Cloud-infused scalability into business
In the last two decades, rapid inventions in the telecommunications industry resulted in increased speed, bandwidth, and penetration. This has led to the internet becoming a bridge between customers and businesses, disrupting traditional models and increasing the efficiency of the survivors. Digital Inclusion is all about connecting billions of people globally through the internet. Software intelligence and telecom inventions led to a profound effect called the ‘Asset-light Model’. From the 90s, organizations have been planning to exploit globalization and achieve topline growth. In scaling up, firms face serious bottlenecks in buying and managing the assets.
Spotting efficiency issues in the cloud model
From there on, organizations started leasing or outsourcing assets, so the entire capex burden transformed into periodic variable costs. This solved the problem of scale-up and asset upgradation. In the technology industry, ‘Cloud computing’ is a classic case of ‘Asset-light Model’. I expect an increase in IT spend on cloud infrastructure from $419m in 2019 to $909m in 2023, CAGR of 21%. Cloud was possible with a wider telecom bandwidth as huge amounts of data need to traverse between multiple communication nodes globally. However, there is an inherent problem with cloud – companies need to accept the additional bandwidth costs. Though the network speed and coverage increased drastically, there is some latency built into the system owing to cloud storage.
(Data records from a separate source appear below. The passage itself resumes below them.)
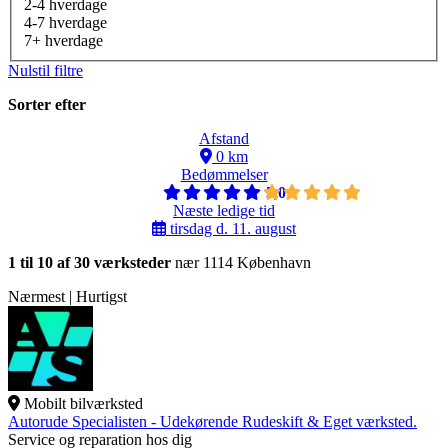
2-4 hverdage
4-7 hverdage
7+ hverdage
Nulstil filtre
Sorter efter
Afstand
0 km
Bedømmelser
5,0
Næste ledige tid
tirsdag d. 11. august
1 til 10 af 30 værksteder
nær 1114 København
Nærmest | Hurtigst
Mobilt bilværksted
Autorude Specialisten - Udekørende Rudeskift & Eget værksted.
Service og reparation hos dig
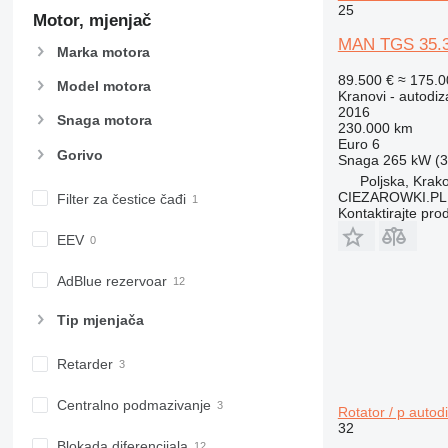
25
Motor, mjenjač
MAN TGS 35.36
Marka motora
89.500 €
≈ 175.
Model motora
Kranovi - autodiz
2016
Snaga motora
230.000 km
Euro 6
Gorivo
Snaga
265 kW (3
Poljska, Krak
CIEZAROWKI.PL
Filter za čestice čađi
Kontaktirajte pro
EEV
AdBlue rezervoar
Tip mјenjača
Retarder
Centralno podmazivanje
Rotator / p autodi
32
Blokada diferencijala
Introducing cutting ‘edge’ computing technology
To overcome the operational difficulties of cloud computing, the processing or storage capability needs to be moved from centralized to decentralized topology, leading to the rise of Internet of Things (IoT). As a few million devices are going to get added to the internet ecosystem, I expect data processing at origination becoming a new normal. The distributed computing and storage at edges of the network is called ‘Edge computing’, where data collection and computation happens close to the origination place and time in a decentralized manner. Tesla deployed edge computing in its cars – Machine learning algorithms run at the central cloud, passing outcomes to entire fleet; Cars equipped with processing capability will make decisions with the live data feed.
Edge computing leads to cost optimization– a two-pronged advantage. Processing capability shall be trimmed and data flow traverses in multiple directions, decreasing bandwidth needs. The inherent latency in the cloud, while responding to customers, is reduced and the distributed storage capacity reduces the risks of concentrated cyberthreats at scale.
What do marketers gain from ‘edge computing’?
Edge computing extends the usability of data to unimaginable dimensions. By fragmenting the analytics process, the central cloud shall hold the core algorithms to process one-level preprocessed information from the edge networks. The first processing happens at the level of consumer devices or aggregation of devices. Rather than pipelining the crude data collected from customers, the network passes on usable information to the central cloud. In the absence of decentralized edge processing, the cloud would pick up only fragmented customer data leading to loss of key insights from real-time data. For instance, when a banking customer initiates payment for a biller and if the payment process breaks down, the customer can log into the application again and continue the payment from a quick link retrieving the data. This highlights two important outcomes:
- Customer engagement is initiated right at data generation
- Personalized content curation is managed locally
From an operational perspective, tracking the customer journey across multiple channels is tedious. By locating edges across the network, journey details can be stored and retrieved from the edges on time, without losing any information. For customer experience (CX), the ulterior goal is to get customers hooked live in the brand’s digital ecosystem. With edge computing, data processing centers get closer to the customers, resulting in faster and engaging CX. If a wealth management client searches for private assets in the mobile app, edge processes this information and passes it to another edge, which can connect this client to the right wealth advisor in seconds, along with sharing the client’s profile with the advisor. Marketing teams will get relieved from operational aspects of data management. For marketers, edge computing helps in discovering the true sense of real-time data analytics. Businesses will identify data-based outcomes that resonate well with customers.
From a marketing perspective, edge computing creates value for businesses through personalization, contextualization, and timeliness, thereby scoring well on CX and reducing customer attrition rate. Edge computing is a coordinated effort. For instance, AT&T partnered with cloud enterprises, helping businesses to adopt edge computing along with 5G networks. The benefits maximize when the device clusters, co-located close to the data origination, start sharing information to optimize decision making. Edge computing is a potential disruptor and will gain momentum when IoTs proliferate at higher velocity.